Stacy wiggles the pen between her thumb and index finger. It hits the edge of the dining table over and over, in perfect rhythm like a grandfather clock. The kitchen window's view is of the photosynthesizing backyard field going off into forever before the earth curbs away where the trees appear the size of ants.
The newborn cries in the living room crib rattling, kicking and having a hissy fit, but Stacy’s too busy lost in her thoughts to do anything about it. She’s puzzle solving the anxiety riddled plain flight she’ll soon embark on. Flight fear overwhelms her and puts Stacy in a catatonic state of rapid contemplation.
The family wants to meet the newborn and Stacy’s agreed to fly to Arizona to introduce her lovely new daughter to them, but as the date of the flight approached the anxiety built up, the regret for agreeing settled in. Now, she must make a choice.

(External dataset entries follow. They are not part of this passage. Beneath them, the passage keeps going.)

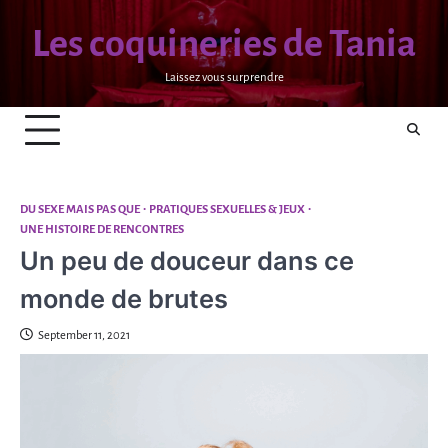
Skip
Les coquineries de Tania
to
content
Laissez vous surprendre
DU SEXE MAIS PAS QUE
PRATIQUES SEXUELLES & JEUX
UNE HISTOIRE DE RENCONTRES
Un peu de douceur dans ce
monde de brutes
September 11, 2021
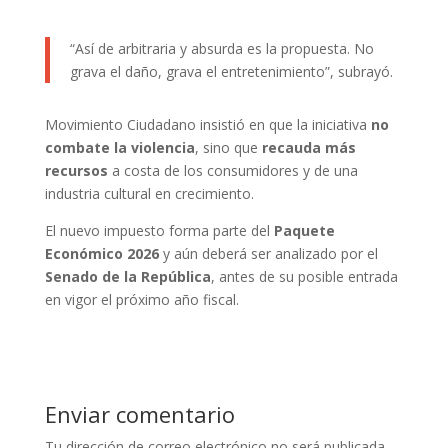
“Así de arbitraria y absurda es la propuesta. No
grava el daño, grava el entretenimiento”, subrayó.
Movimiento Ciudadano insistió en que la iniciativa
no
combate la violencia
, sino que
recauda más
recursos
a costa de los consumidores y de una
industria cultural en crecimiento.
El nuevo impuesto forma parte del
Paquete
Económico 2026
y aún deberá ser analizado por el
Senado de la República
, antes de su posible entrada
en vigor el próximo año fiscal.
Enviar comentario
Tu dirección de correo electrónico no será publicada.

In Stacy’s mind a film replays the solution for the same problem the last time it came up, ten years ago. She drowned little baby Liz with the excuse that she got into the tub and filled it on her own. The police always sides with the mother putting a charge of neglect on the father and arresting him for life for the death. Stacy then canceled on her family with tragic news encouraging them to meet the baby during the funeral. Now, she questions whether or not to proceed the same way. She did get away with it the first time. All she’d need is a second, different, more believable excuse and she’ll be set. But it’s been two weeks and she’s learned to love her new daughter, but her phobia is much stronger and she’s still weighing the scale.
The baby on one side, the phobia starts to look a lot heavier.